Page images and extracted text:
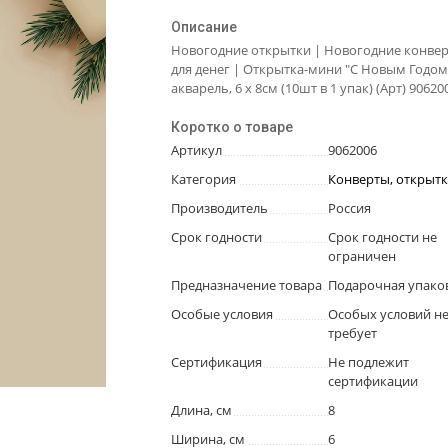
Описание
Новогодние открытки | Новогодние конве
для денег | Открытка-мини "С Новым Годом
акварель, 6 х 8см (10шт в 1 упак) (Арт) 90620
Коротко о товаре
Артикул
9062006
Категория
Конверты, открыт
Производитель
Россия
Срок годности
Срок годности не
ограничен
Предназначение товара
Подарочная упако
Особые условия
Особых условий н
требует
Сертификация
Не подлежит
сертификации
Длина, см
8
Ширина, см
6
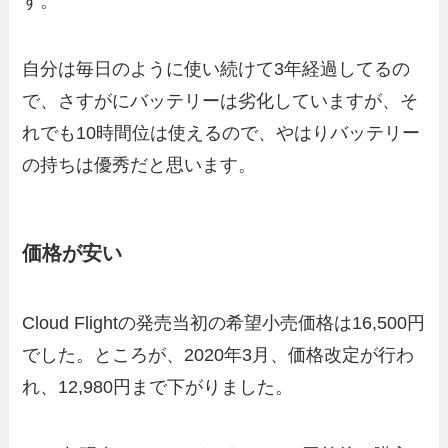
す。
自分は毎日のように使い続けて3年経過してるの
で、さすがにバッテリーは劣化していますが、そ
れでも10時間位は使えるので、やはりバッテリー
の持ちは優秀だと思います。
価格が安い
Cloud Flightの発売当初の希望小売価格は16,500円
でした。ところが、2020年3月、価格改定が行わ
れ、12,980円まで下がりました。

EXERCISE> Copy out all the entries precisely. No images.

OUTPUT FOR THIS EXERCISE>
Описание
Новогодние открытки | Новогодние конве
для денег | Открытка-мини "С Новым Годом
акварель, 6 х 8см (10шт в 1 упак) (Арт) 90620
Коротко о товаре
Артикул
9062006
Категория
Конверты, открыт
Производитель
Россия
Срок годности
Срок годности не
ограничен
Предназначение товара
Подарочная упако
Особые условия
Особых условий н
требует
Сертификация
Не подлежит
сертификации
Длина, см
8
Ширина, см
6
す。
自分は毎日のように使い続けて3年経過してるの
で、さすがにバッテリーは劣化していますが、そ
れでも10時間位は使えるので、やはりバッテリー
の持ちは優秀だと思います。
価格が安い
Cloud Flightの発売当初の希望小売価格は16,500円
でした。ところが、2020年3月、価格改定が行わ
れ、12,980円まで下がりました。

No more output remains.